According to the state of the research, the answer could be quite a bit. Researchers are currently studying venom compounds from over 130 species of snakes in the Viperidae, Crotalidae, and Elapidae families—more than 130 species have been cataloged in recent analyses—in an effort to find compounds with potential uses in chronic pain, diabetes, cancer, cardiovascular disease, and stroke. Since 1978, cobratide—derived from the Chinese cobra—has been used in China to treat moderate to severe pain. It blocks nicotinic acetylcholine receptors with a specificity that has proven difficult for synthetic substances to match.

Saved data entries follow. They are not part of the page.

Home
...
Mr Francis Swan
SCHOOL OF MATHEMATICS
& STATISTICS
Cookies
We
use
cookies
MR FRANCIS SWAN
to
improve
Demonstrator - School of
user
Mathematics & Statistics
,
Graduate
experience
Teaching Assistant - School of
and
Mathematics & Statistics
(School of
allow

Defibrase, which is derived from another species of Brazilian pit viper, has been approved in China for the treatment of stroke. It does this by breaking up clots that prevent blood flow to the brain by converting plasminogen into plasmin. These are approved medications that are currently being used in clinical settings, but most people outside of specialized medical circles are unaware of them. They are not experimental curiosities.

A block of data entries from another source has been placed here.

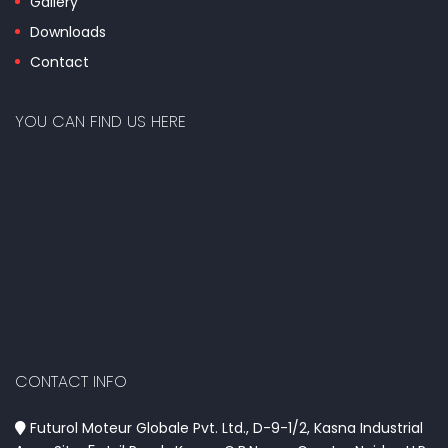
Gallery
Downloads
Contact
YOU CAN FIND US HERE
CONTACT INFO
Futurol Moteur Globale Pvt. Ltd., D-9-1/2, Kasna Industrial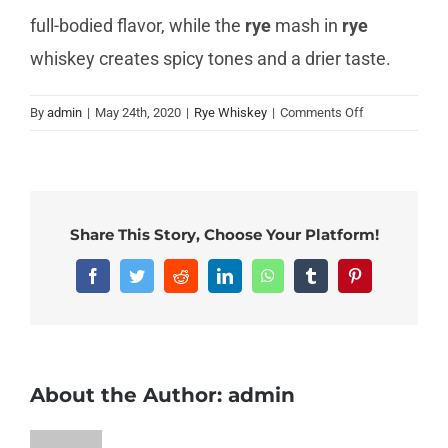
full-bodied flavor, while the
rye
mash in
rye
whiskey creates spicy tones and a drier taste.
on
By
admin
|
May 24th, 2020
|
Rye Whiskey
|
Comments Off
Which
is
better
bourbon
or
Share This Story, Choose Your Platform!
rye?
Facebook
Twitter
Reddit
LinkedIn
WhatsApp
Tumblr
Pinterest
About the Author:
admin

The role artificial intelligence is beginning to play in this field is truly novel. In order to quickly screen molecular structures for therapeutic signatures that would take years for human researchers to manually identify, deep learning models are currently being applied to venom toxin libraries. It’s possible that the most significant venom-derived cardiovascular medication hasn’t been found yet; it might be waiting for a researcher with the necessary equipment to locate it in the venom gland of a species that is still being cataloged in Central Africa or Southeast Asia.

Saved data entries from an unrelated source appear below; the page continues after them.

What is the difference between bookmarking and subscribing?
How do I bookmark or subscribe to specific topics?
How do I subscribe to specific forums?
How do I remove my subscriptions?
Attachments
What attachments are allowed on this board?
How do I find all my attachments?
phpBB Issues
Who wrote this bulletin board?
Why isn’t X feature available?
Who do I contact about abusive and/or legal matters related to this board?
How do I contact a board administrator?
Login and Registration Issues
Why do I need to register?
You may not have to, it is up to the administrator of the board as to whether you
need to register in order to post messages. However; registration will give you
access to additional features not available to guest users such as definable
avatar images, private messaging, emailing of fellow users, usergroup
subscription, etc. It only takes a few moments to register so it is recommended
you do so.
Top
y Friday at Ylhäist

Even though that possibility is still theoretical, it becomes less so as computational tools advance. As this field develops, it seems possible that the story of captopril in 1981 will be remembered as the beginning of something much bigger rather than as its conclusion. It all started at the snake farm in São Paulo, where the delegates from the 1984 conference went to see the pit viper. The researchers are currently analyzing hundreds of venom proteomes using machine learning models to determine the next steps.